His comments come at a time when investors are increasingly concerned about a serious economic downturn, with a long-running U.S.-China trade war souring business and consumer sentiment.
Referencing Trump’s decision to label China as a “strategic” competitor in late 2017, Soros said this approach was “too simplistic.”
“An effective policy towards China can’t be reduced to a slogan. It needs to be far more sophisticated, detailed and practical; and it must include an American economic response to the Belt and Road Initiative,” he said.
“The reality is that we are in a cold war that threatens to turn into a hot one.”
“Regrettably, President Trump seems to be following a different course: make concessions to China and declare victory while renewing his attacks on U.S. allies.
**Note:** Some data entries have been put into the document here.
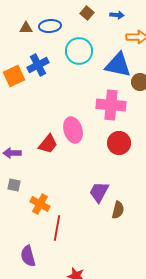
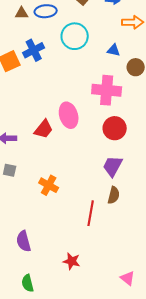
blue triangle: (118, 65) -> (114, 50), size x0.5
purple trapezoid: (99, 192) -> (113, 166), moved
orange cross: (40, 204) -> (49, 185), moved
red line: (57, 228) -> (91, 213), moved

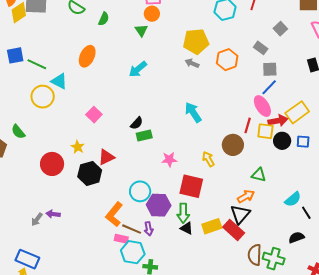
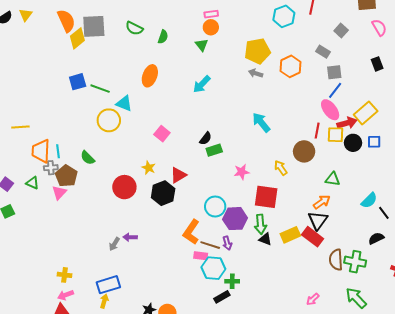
blue rectangle: (27, 259) -> (108, 285), turned -35

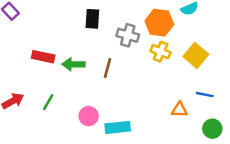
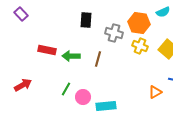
green line: (48, 102) -> (66, 89), moved
orange triangle: (179, 110) -> (155, 92), turned -32

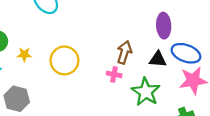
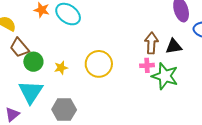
black triangle: (158, 59) -> (174, 46), moved
green star: (146, 92) -> (165, 76), moved

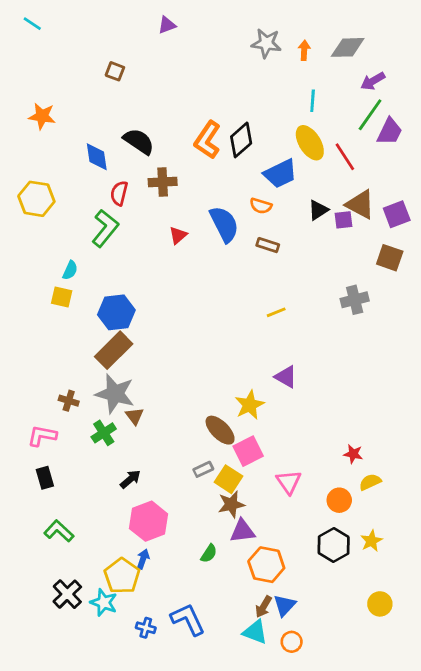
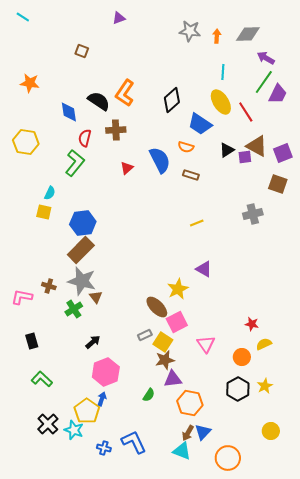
purple arrow: (373, 81) -> (266, 58), turned 60
orange L-shape: (207, 140) -> (125, 93), moved
blue trapezoid: (280, 174) -> (200, 124), turned 60
pink L-shape: (42, 436) -> (22, 297), moved
orange circle: (292, 642) -> (228, 458), moved, size x1.6

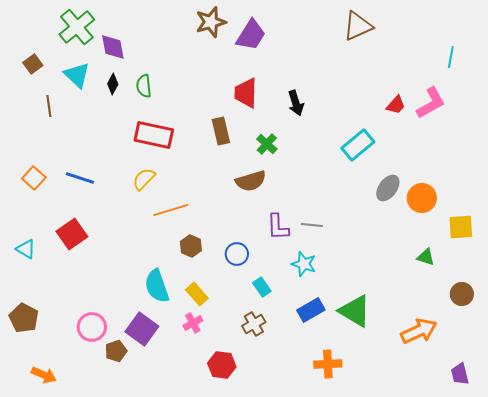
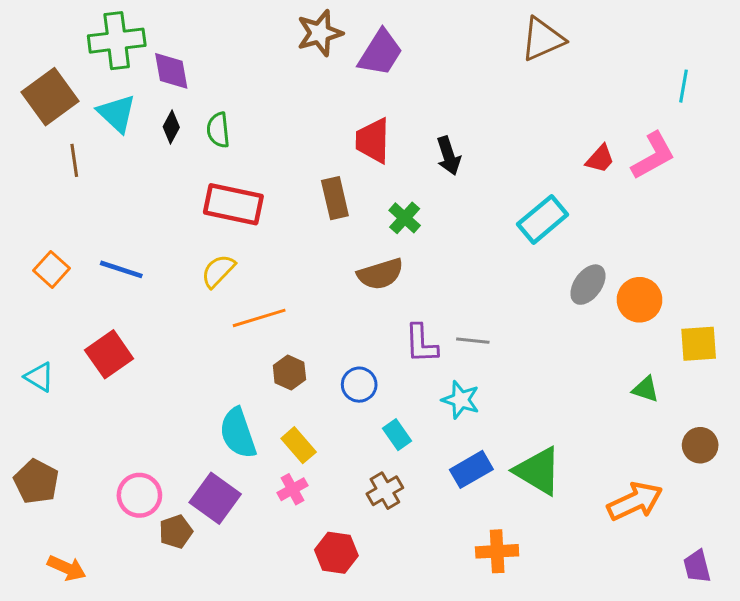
green cross: (77, 27) -> (117, 41), turned 33
brown square: (33, 64) -> (50, 97), size x1.8

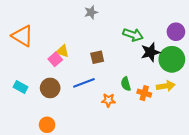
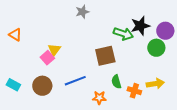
orange triangle: (23, 36) -> (15, 35), size x0.6
yellow triangle: (62, 51) -> (54, 50), turned 48
black star: (150, 52) -> (140, 26), moved
brown square: (97, 57) -> (105, 56), moved, size x1.5
green circle: (172, 59) -> (156, 48), moved, size x0.7

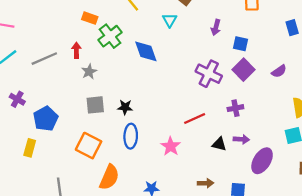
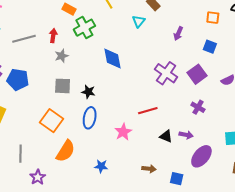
blue square: (241, 44) -> (210, 47), moved
blue diamond: (146, 51) -> (112, 58), moved
purple cross: (235, 108) -> (198, 107), moved, turned 32
blue pentagon: (46, 119) -> (18, 80), moved, turned 30

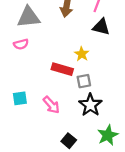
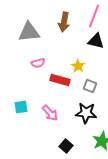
pink semicircle: (21, 44) -> (38, 63), moved
gray square: (84, 81) -> (90, 86), moved, turned 32
black star: (90, 105) -> (86, 113), turned -30

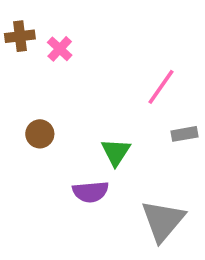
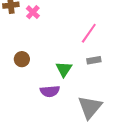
gray rectangle: (185, 134) -> (94, 60), moved

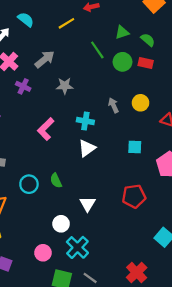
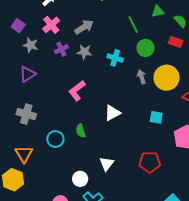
green circle: (123, 62) -> (145, 48), moved
purple cross: (23, 86) -> (61, 49), turned 32
gray star: (65, 86) -> (84, 52), moved
yellow circle: (141, 103) -> (167, 78), size x1.6
cyan cross: (85, 121) -> (115, 58), moved
green semicircle: (56, 181) -> (81, 131), moved

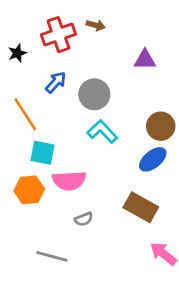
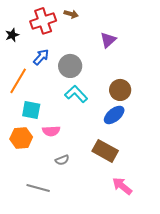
purple triangle: (145, 60) -> (108, 40), turned -42
orange line: (25, 114) -> (18, 81), turned 64
pink semicircle: (69, 181) -> (51, 131), size x0.7

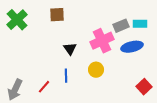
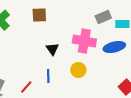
gray rectangle: (121, 26) -> (103, 17), moved
pink cross: (102, 41) -> (84, 41), turned 35

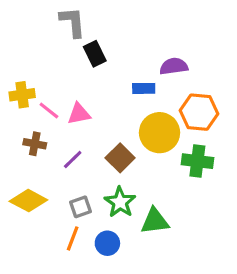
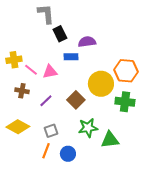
purple semicircle: (174, 66) -> (87, 42), moved
blue rectangle: (144, 88) -> (71, 57), moved
green star: (120, 202) -> (88, 128), moved, turned 30
green triangle: (155, 221) -> (110, 140), moved

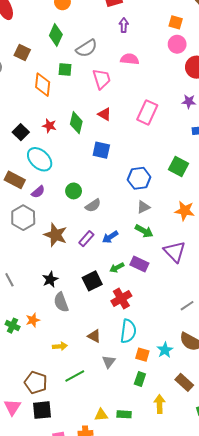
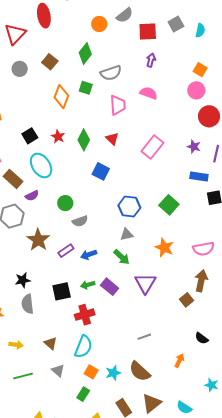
gray triangle: (109, 362) -> (58, 371), turned -40

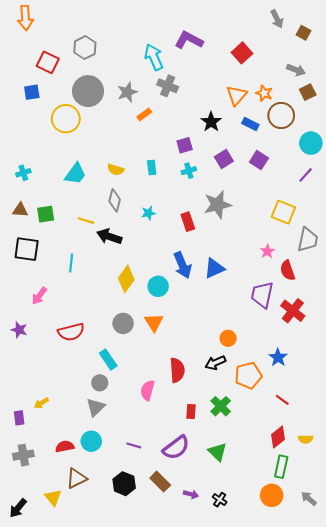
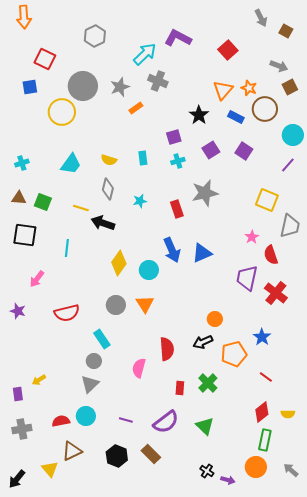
gray hexagon: (85, 48) -> (95, 36), moved
cyan arrow: (154, 57) -> (145, 54), turned 70
green square: (46, 214) -> (43, 202), turned 30
purple arrow: (191, 494) -> (228, 480), moved

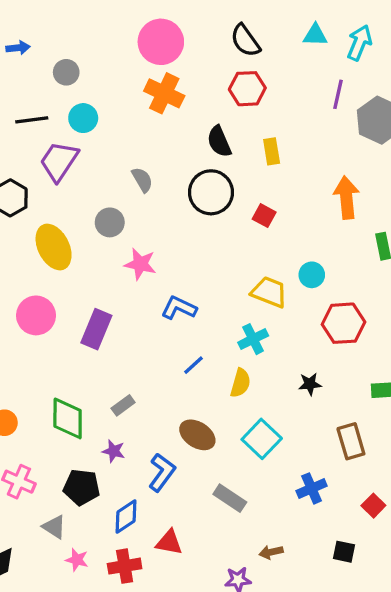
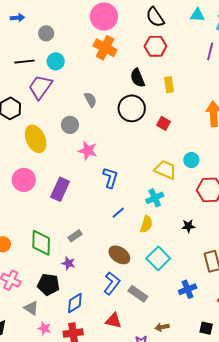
blue L-shape: (179, 308) -> (110, 178), turned 80
blue L-shape: (162, 472) -> (112, 283), moved
red triangle: (169, 542) -> (113, 321), moved

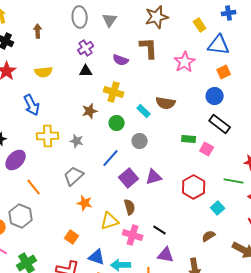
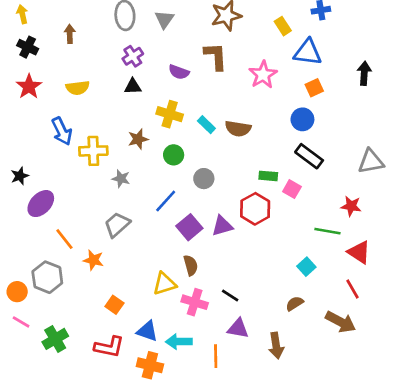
cyan rectangle: (144, 111) -> (206, 125), moved
yellow cross: (48, 136) -> (93, 151), moved
red hexagon: (194, 187) -> (255, 209), moved
orange star: (85, 203) -> (93, 260), moved

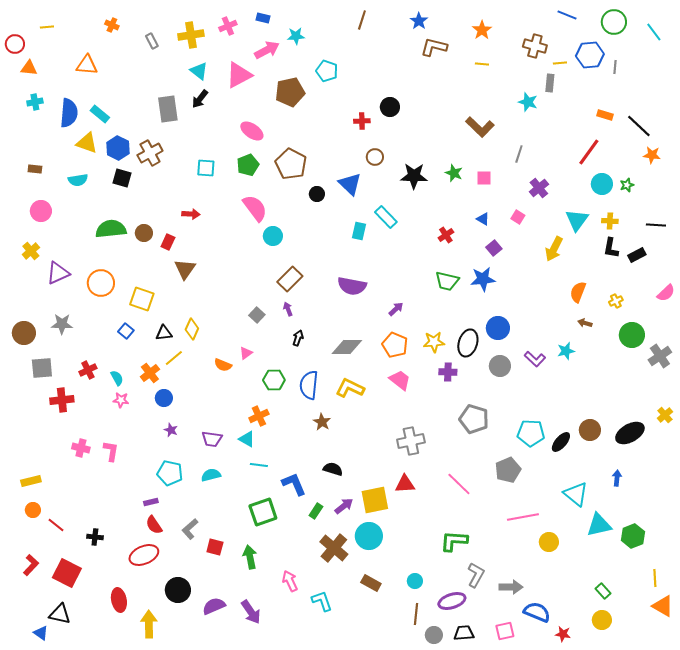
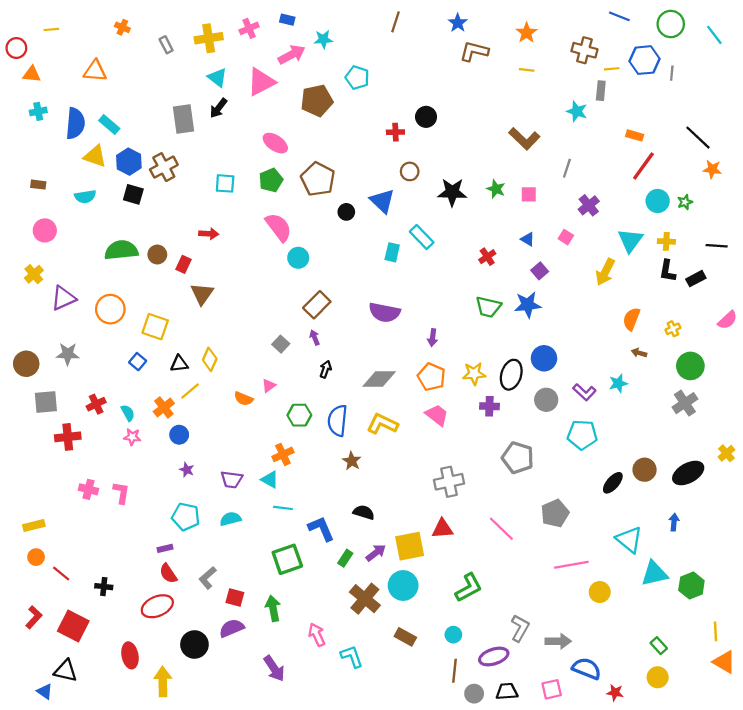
orange rectangle: (605, 115) -> (635, 135), moved
purple arrow: (396, 309) -> (433, 338), turned 140
gray cross: (660, 356) -> (685, 403), moved
cyan pentagon: (531, 433) -> (582, 435), moved
green L-shape: (454, 541) -> (469, 588), moved, turned 148
purple semicircle: (214, 606) -> (232, 628), moved

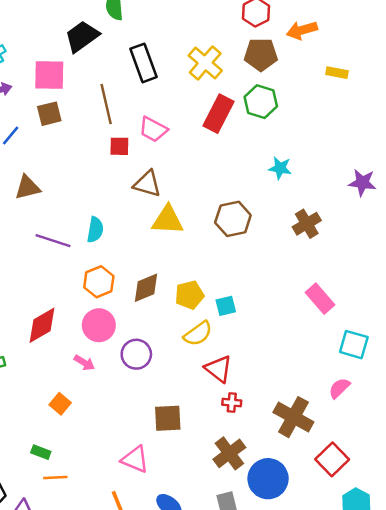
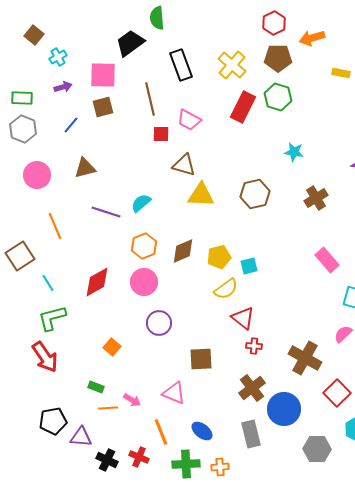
cyan semicircle: (95, 230) -> (141, 203), turned -140
purple circle: (136, 354) -> (159, 323), moved
pink arrow: (84, 363) -> (132, 400), moved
This is liable to undermine the U.S. policy objective of curbing China’s abuses and excesses,” he said.
“The reality is that we are in a cold war that threatens to turn into a hot one,” Soros added.
Washington and Beijing have been stuck in a tit-for-tat trade battle for several months.
A January get-together of international heads of state in snow-clad Davos was initially expected to provide a platform for both sides to hold talks ahead of a March 2 deadline.
But, the White House abruptly canceled its delegation to Switzerland last week, citing the ongoing government shutdown.
The next round of negotiations is scheduled to take place at the end of the month, when Chinese Vice Premier Liu He travels to meet U.S. officials in Washington.
“If (President) Xi and Trump were no longer in power, an opportunity would present itself to develop greater cooperation between the two cyber-superpowers,” Soros said.
At the same speaking event, the Hungarian-American businessman also described China’s Xi as the “most dangerous” opponent to those who believe in open society.